Employees hate seeing 3k/month fly out the door in rent just as much as CEOs
hate paying it, just as much as investors hate seeing their capital ultimately
end up with landlords.

Big companies in general are conservative. They've made it and don't want to
take unnecessary risks. Trying to introduce remote culture into a company that
isn't used to it/tooled for it is a HUGE risk.

The innovation in hiring is going to come from small companies who need to
hire but can't afford Bay Area salaries. Mid-career folks here, not even
particularly good ones, are routinely looking at 200k or more out the door
from their employers. 400k seed rounds, hell even 800k seed rounds, don't go
very far on that kind of money. So what has to happen is that (a) founders
have to get comfortable giving up a lot more equity for more capital, (b)
investors have to be comfortable paying much higher valuations for early-stage
companies, (c) employees have to be willing to take more stock in lieu of
cash, or (d) companies have to do more remote hiring. I see a mix of all four
happening depending on the particular circumstances of each company (e.g.
famous founders will be able to raise more at higher valuation)

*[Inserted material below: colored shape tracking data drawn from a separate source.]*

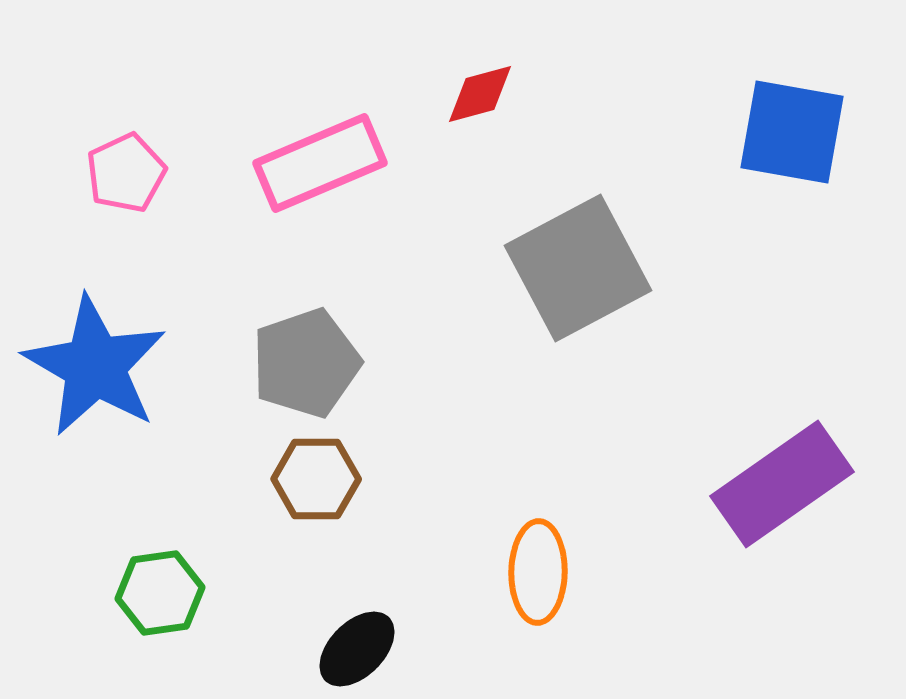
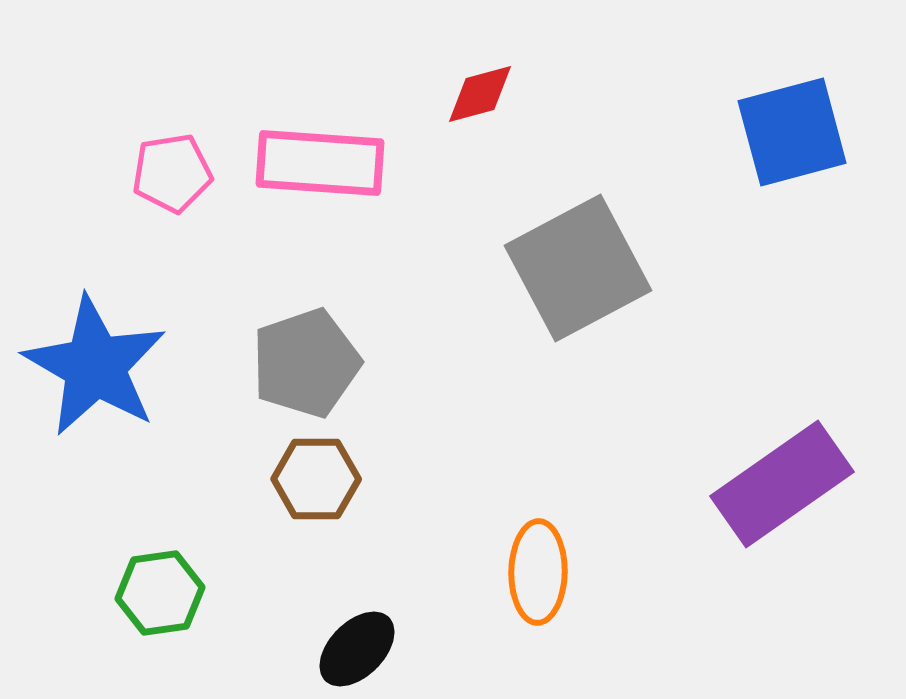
blue square: rotated 25 degrees counterclockwise
pink rectangle: rotated 27 degrees clockwise
pink pentagon: moved 46 px right; rotated 16 degrees clockwise
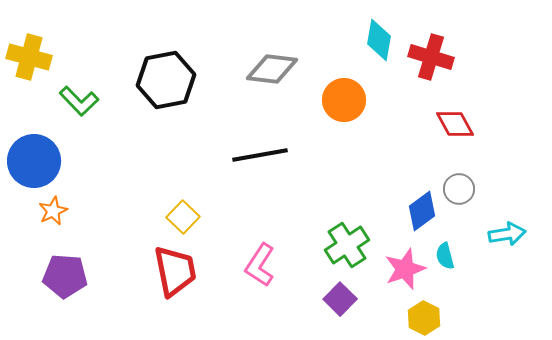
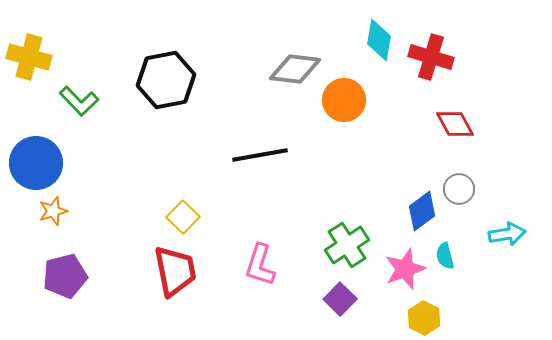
gray diamond: moved 23 px right
blue circle: moved 2 px right, 2 px down
orange star: rotated 8 degrees clockwise
pink L-shape: rotated 15 degrees counterclockwise
purple pentagon: rotated 18 degrees counterclockwise
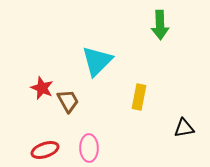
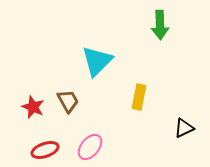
red star: moved 9 px left, 19 px down
black triangle: rotated 15 degrees counterclockwise
pink ellipse: moved 1 px right, 1 px up; rotated 40 degrees clockwise
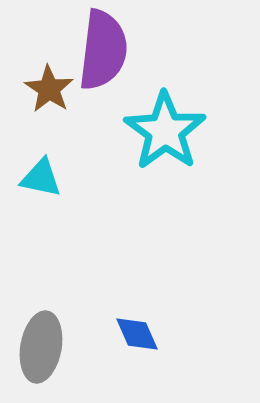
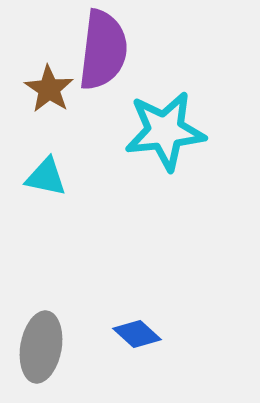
cyan star: rotated 30 degrees clockwise
cyan triangle: moved 5 px right, 1 px up
blue diamond: rotated 24 degrees counterclockwise
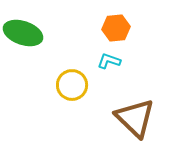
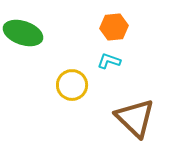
orange hexagon: moved 2 px left, 1 px up
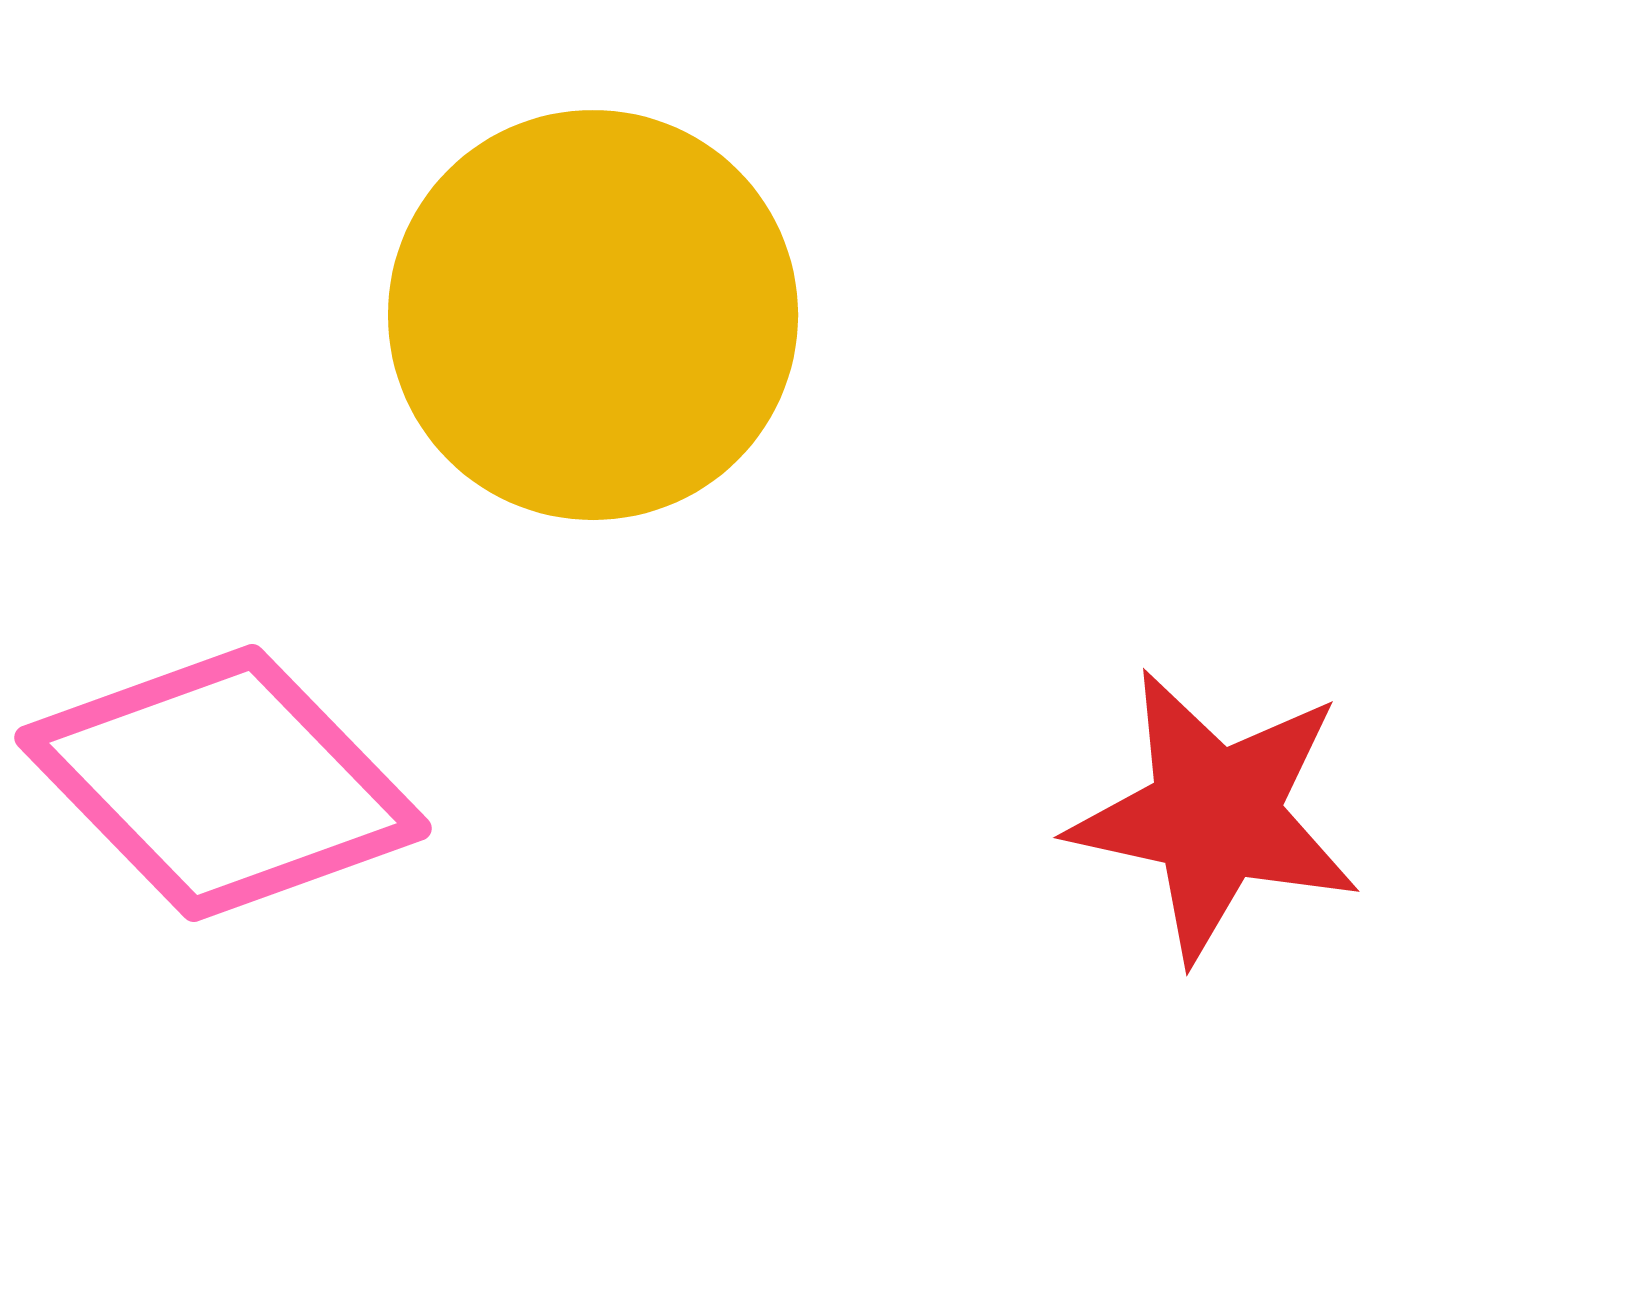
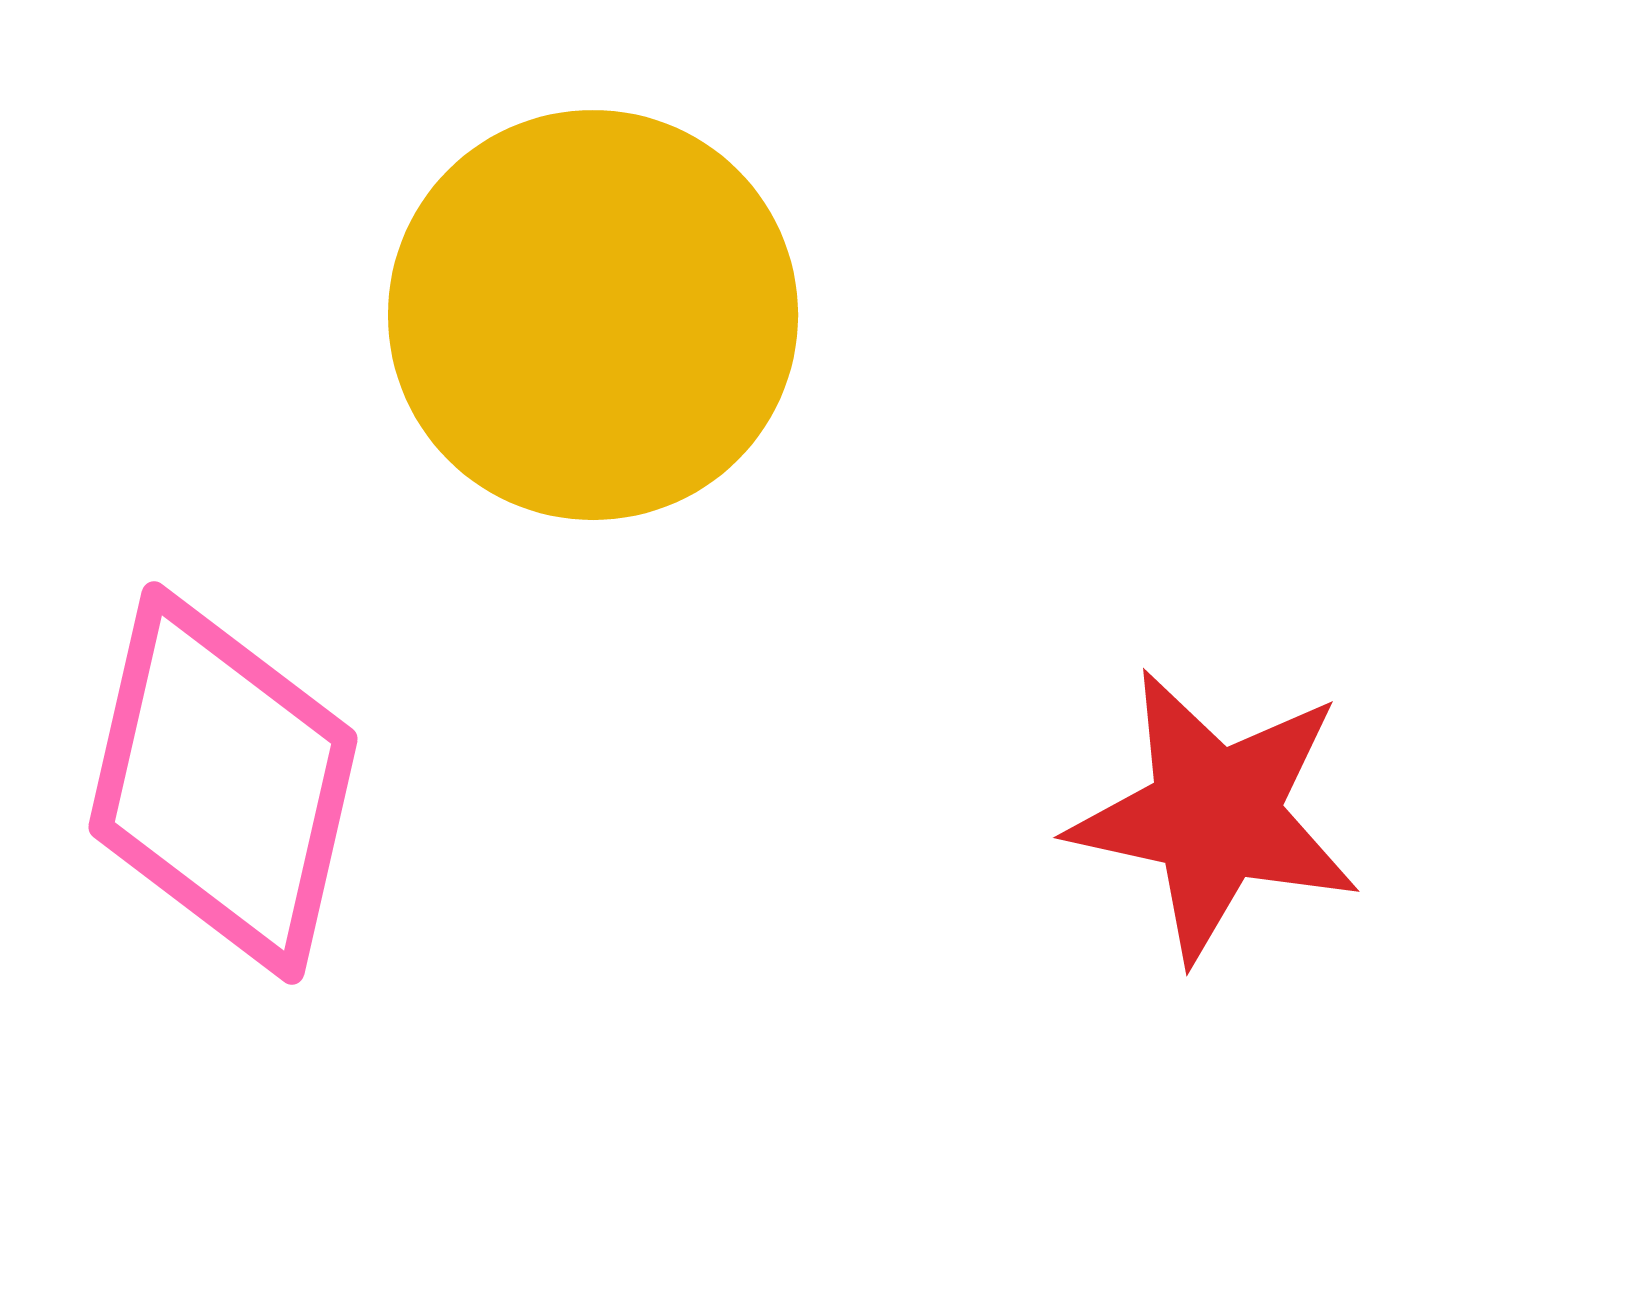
pink diamond: rotated 57 degrees clockwise
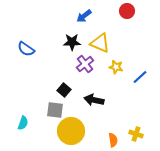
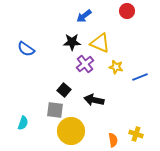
blue line: rotated 21 degrees clockwise
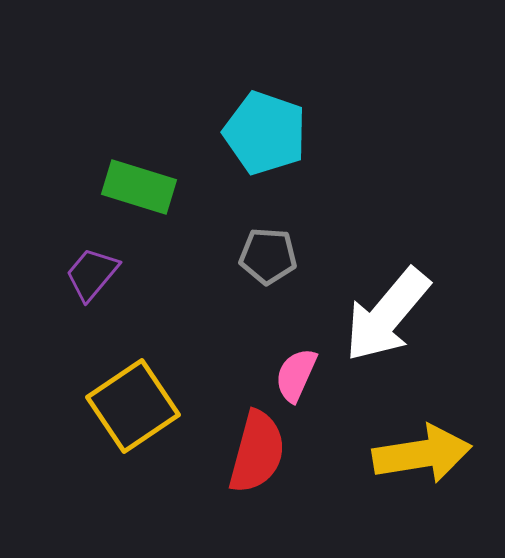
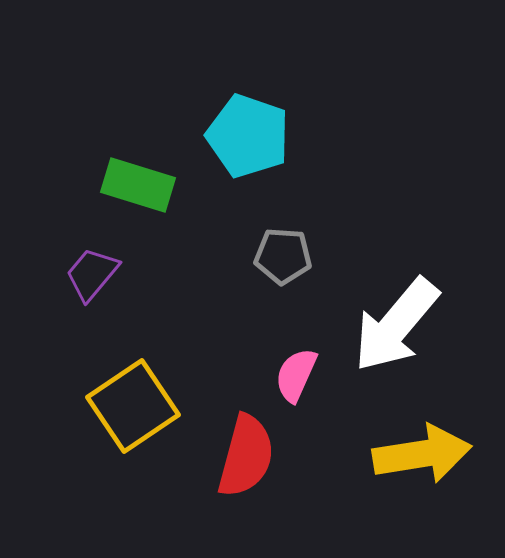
cyan pentagon: moved 17 px left, 3 px down
green rectangle: moved 1 px left, 2 px up
gray pentagon: moved 15 px right
white arrow: moved 9 px right, 10 px down
red semicircle: moved 11 px left, 4 px down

It's all pretty simple. The landlords win and everyone else loses. The
situation will only get better once remote work is more widely accepted, but
I'm starting to think it might come to that, with how expensive things are
here. A nothing-special sandwich in Oakland, CA where I live is almost $15, at
some point you say enough is enough and go somewhere where such an obscene
price level is a joke, not day-to-day reality.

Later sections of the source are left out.